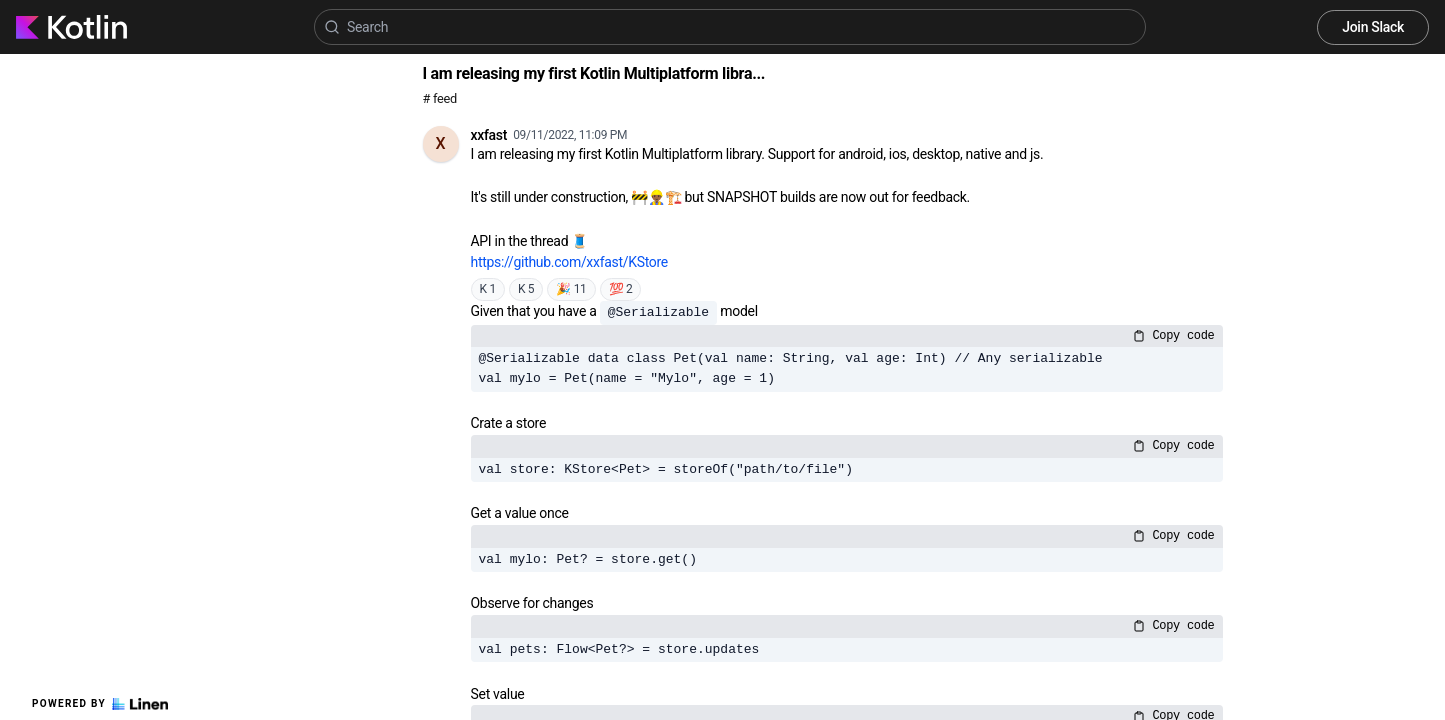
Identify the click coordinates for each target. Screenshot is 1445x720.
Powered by (100, 704)
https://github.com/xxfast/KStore (569, 262)
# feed (440, 98)
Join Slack (1373, 27)
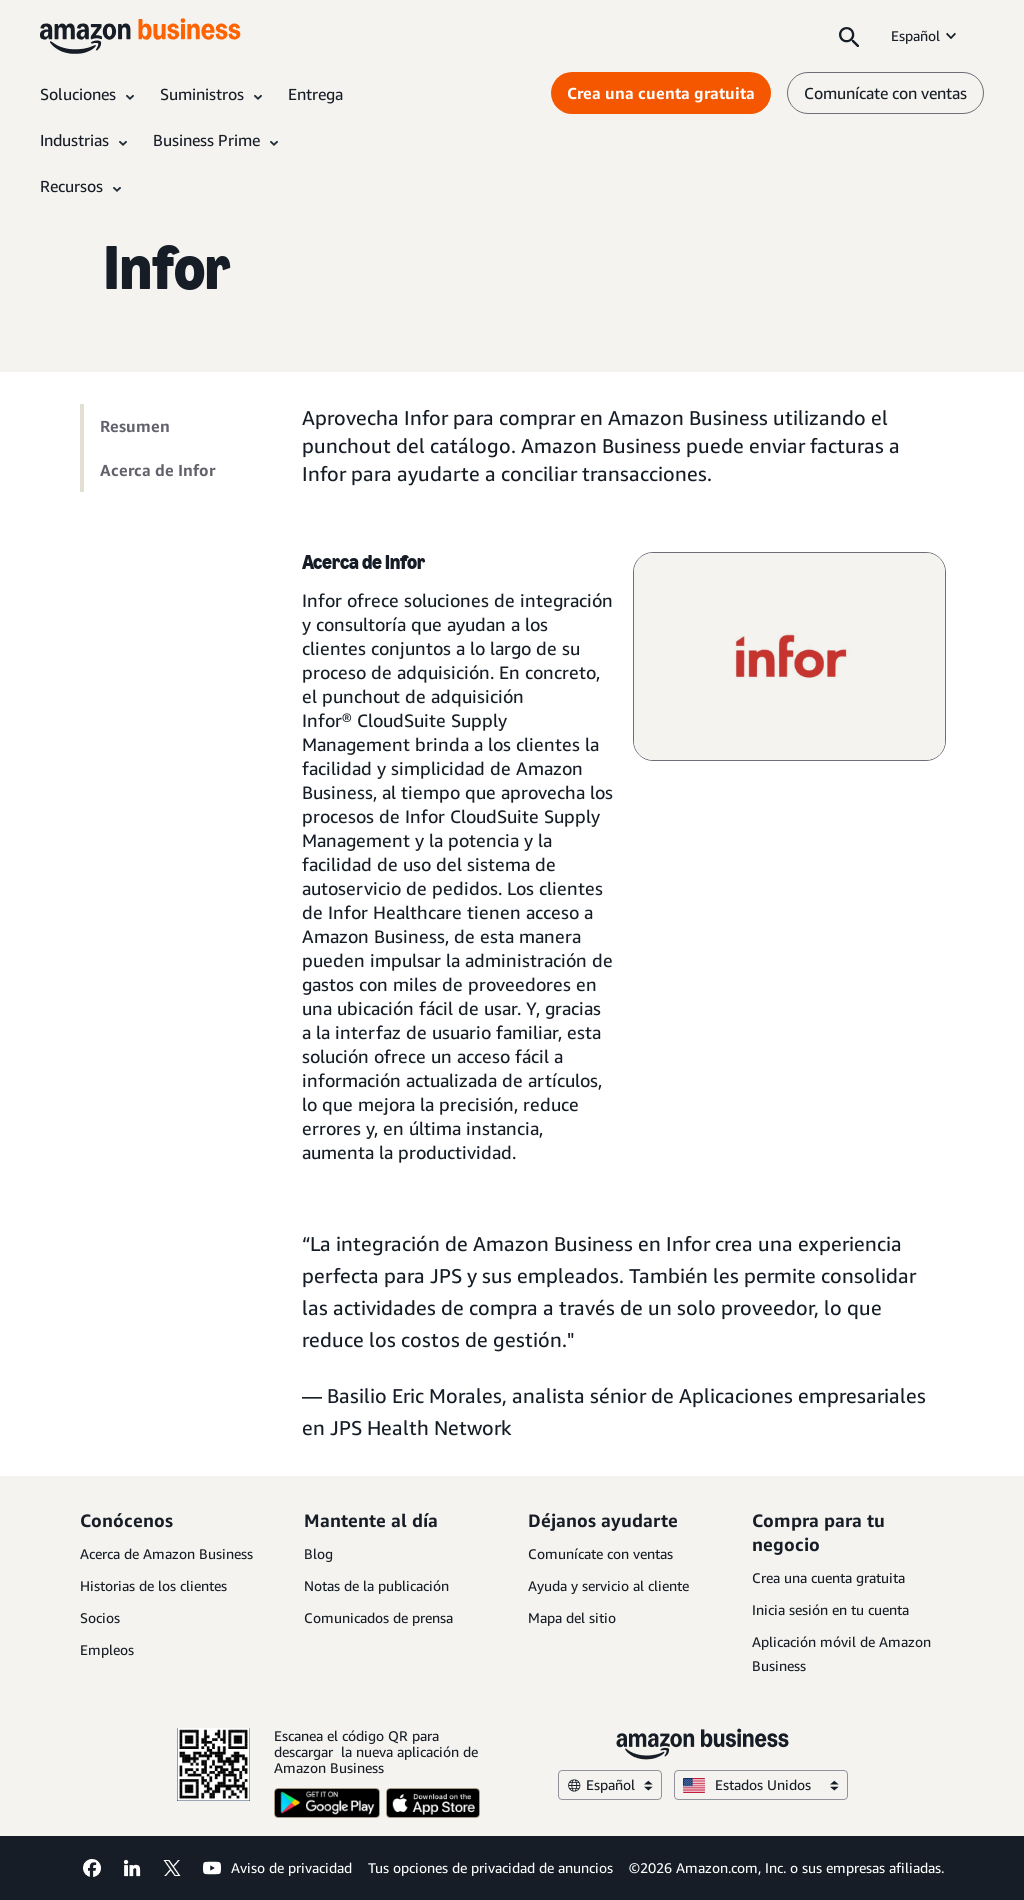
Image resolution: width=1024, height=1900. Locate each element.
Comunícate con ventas (600, 1553)
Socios (100, 1617)
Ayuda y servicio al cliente (608, 1585)
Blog (318, 1553)
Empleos (107, 1649)
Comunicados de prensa (378, 1617)
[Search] (849, 36)
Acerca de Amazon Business (166, 1553)
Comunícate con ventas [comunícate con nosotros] (885, 93)
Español (925, 35)
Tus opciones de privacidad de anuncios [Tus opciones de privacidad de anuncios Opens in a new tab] (490, 1867)
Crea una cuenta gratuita (828, 1577)
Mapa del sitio (572, 1617)
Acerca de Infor (157, 470)
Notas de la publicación (376, 1585)
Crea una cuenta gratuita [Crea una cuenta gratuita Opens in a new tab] (661, 93)
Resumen (135, 426)
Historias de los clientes (153, 1585)
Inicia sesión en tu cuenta (830, 1609)
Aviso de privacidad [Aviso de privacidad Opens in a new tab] (291, 1867)
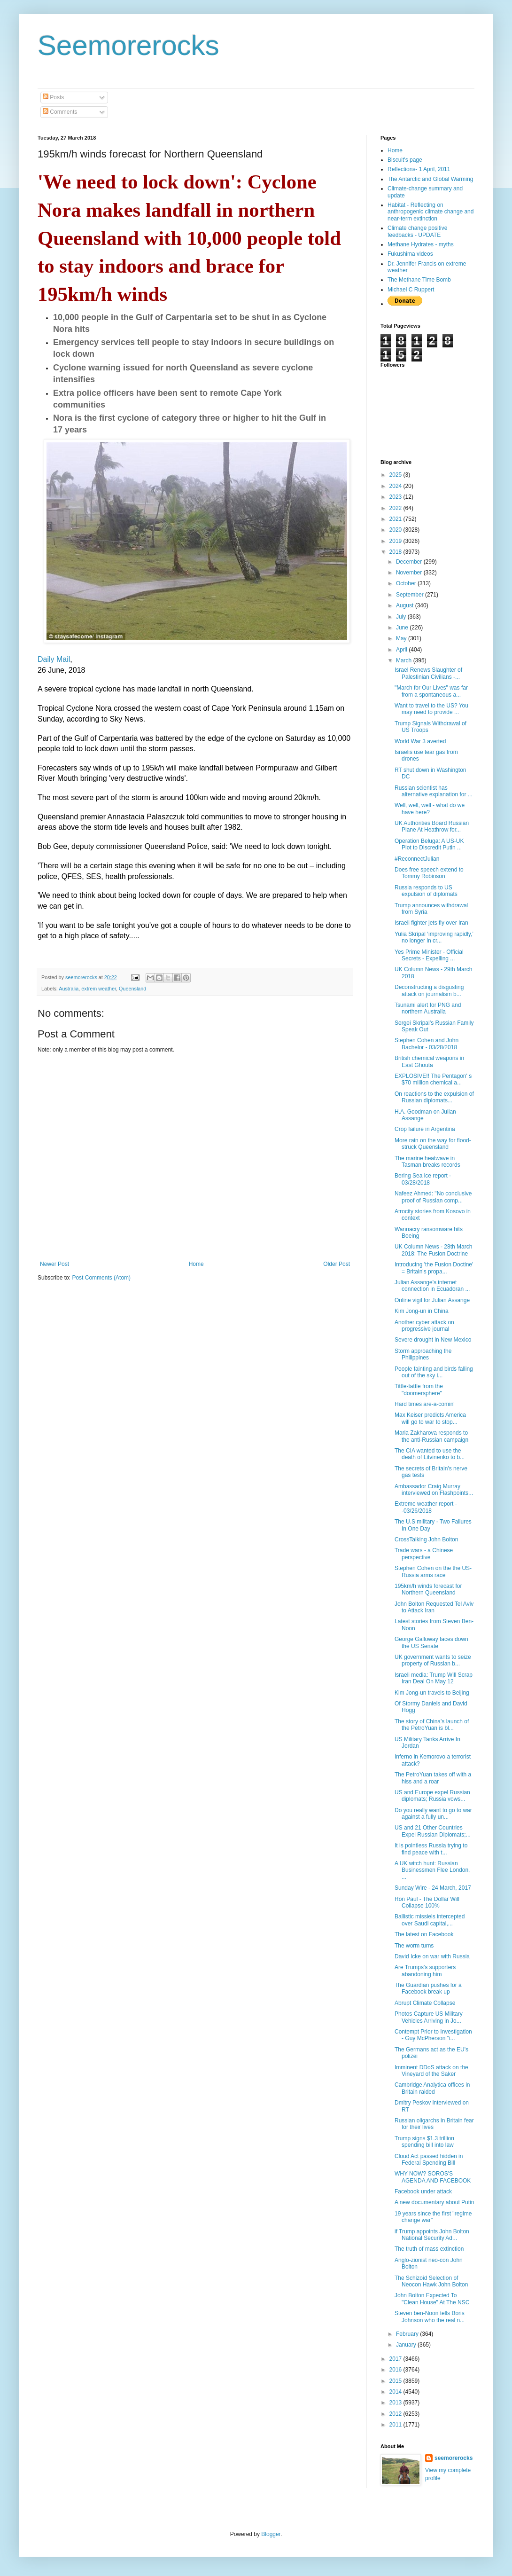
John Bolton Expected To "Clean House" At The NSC (432, 2298)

══════

Without any of the pictures, reproduce the listing above exactly.

Identify the click coordinates for each target. Screenshot is 1445x720.
Powered by (100, 704)
https://github.com/xxfast/KStore (569, 262)
# feed (440, 98)
Join Slack (1373, 27)
Image resolution: width=1024, height=1900. Locate each element.
Comunícate con ventas (600, 1553)
Socios (100, 1617)
Ayuda y servicio al cliente (608, 1585)
Blog (318, 1553)
Empleos (107, 1649)
Comunicados de prensa (378, 1617)
[Search] (849, 36)
Acerca de Amazon Business (166, 1553)
Comunícate con ventas [comunícate con nosotros] (885, 93)
Español (925, 35)
Tus opciones de privacidad de anuncios [Tus opciones de privacidad de anuncios Opens in a new tab] (490, 1867)
Crea una cuenta gratuita (828, 1577)
Mapa del sitio (572, 1617)
Acerca de Infor (157, 470)
Notas de la publicación (376, 1585)
Crea una cuenta gratuita [Crea una cuenta gratuita Opens in a new tab] (661, 93)
Resumen (135, 426)
Historias de los clientes (153, 1585)
Inicia sesión en tu cuenta (830, 1609)
Aviso de privacidad [Aviso de privacidad Opens in a new tab] (291, 1867)
John Bolton Expected To "Clean House" At The NSC (432, 2298)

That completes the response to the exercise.